Good choices (i.e., disciplines with few pages) are:

  • biophysics (178)
  • biochemistry (118)
  • animal-behavior-and-cognition (69)
  • cancer-biology (134)
  • clinical-trials (8)
  • developmental-biology (128)
  • ecology (179)
  • epidemiology (115)
  • immunology (90)
  • molecular-biology (125)
  • paleontology (7)
  • pathology (9)
  • pharmacology-and-toxicology (32)
  • physiology (44)
  • plant-biology (112)
  • scientific-communication-and-education (29)
  • synthetic-biology (43)
  • systems-biology (132)
  • zoology (20)

Part 1: Download metadata from bioRXiv

For this we will need the module requests (to install, call conda install -c anaconda requests from the terminal).
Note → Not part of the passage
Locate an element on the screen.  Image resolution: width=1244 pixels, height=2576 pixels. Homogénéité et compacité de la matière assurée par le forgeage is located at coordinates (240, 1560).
Write code that downloads all of the html files for a given Subject area. For example, the url:

https://www.biorxiv.org/collection/ecology?page=0

shows the first page of ecology, containing information on 10 preprints. At the bottom of the page, you find the total number of pages. You can change the url to move to the second page:

https://www.biorxiv.org/collection/ecology?page=1

and so on.

  • Write code that downloads the first page for the Subject Area of choice.
  • Save the file to data/0.html.
  • Use regular expressions to extract the total number of pages.
  • Download all the pages for the Subject Area.

Hint: This code downloads a page using Python

import requests
url = 'https://allesinalab.uchicago.edu/'
page = requests.get(url, allow_redirects = True)
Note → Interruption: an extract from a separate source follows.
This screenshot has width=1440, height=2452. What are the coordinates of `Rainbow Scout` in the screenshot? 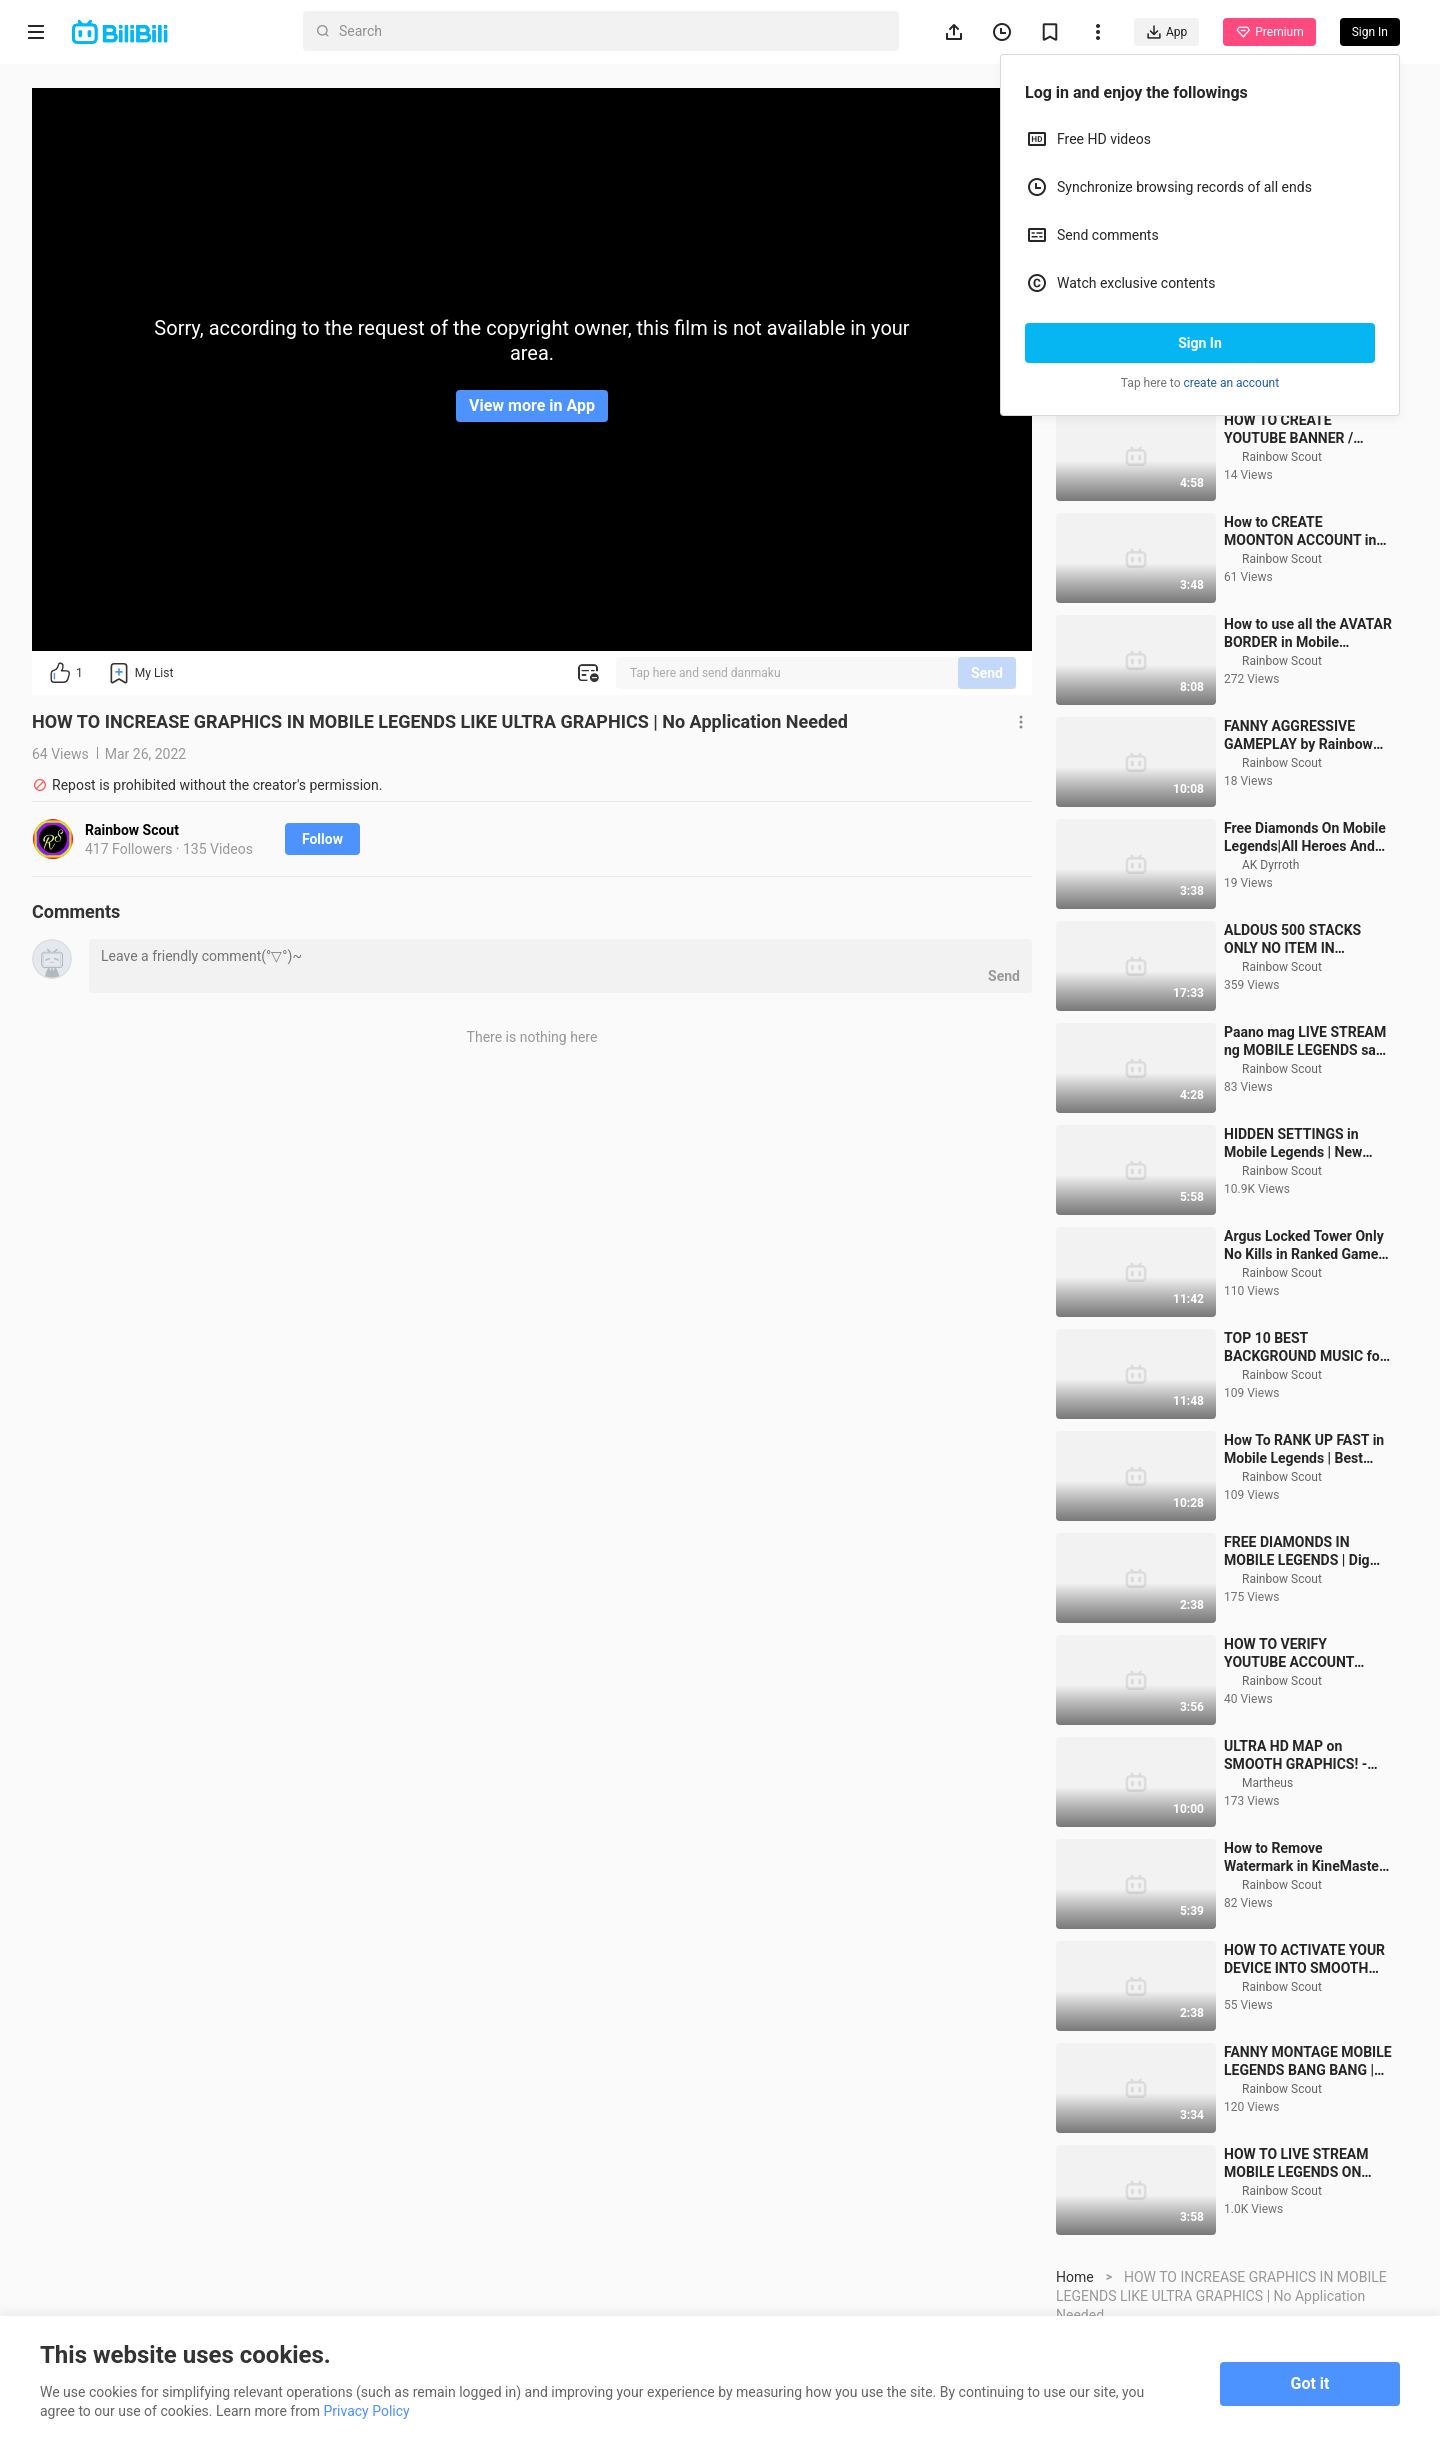 It's located at (132, 830).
Here’s a possible solution

Part 2: Extract information from the pages

For this we will need the module bs4 (to install, call conda install -c anaconda beautifulsoup4 from the terminal).

  • We’re going to use BeautifulSoup, a great HTML parser. Here’s what you would do to extract all paper titles from a page:
from bs4 import BeautifulSoup

# read the file
fname = 'data/page_0.html'
with open(fname, 'rb') as f:
    html = f.read().decode('UTF8')
# parse html
soup = BeautifulSoup(html, 'html.parser')
# now find all papers
papers = soup.findAll("div", {"class": "highwire-article-citation highwire-citation-type-highwire-article tooltip-enable"})
for paper in papers:
    title = paper.findAll("span", {"class": "highwire-cite-title"})[0]
    title = title.text.strip()
    print(title)
  • For each paper in each page, extract the paper_id, date, num_authors, title, and save into a csv called bioRXiv.csv

Here’s a possible solution

Part 3: Data analysis

  • Document the change in number of submissions: plot the number of submission per week for each year, and check whether it’s growing.

  • Draw the distribution of the number of authors in the Subject Area, and compute mean, median and other summary statistics on the distribution. If people choose different areas, we can see whether different disciplines have different authorship cultures.

Here’s a possible solution

Part 4: Automation

  • Make the first two programs runnable from the command line. They should accept a subject area as argument.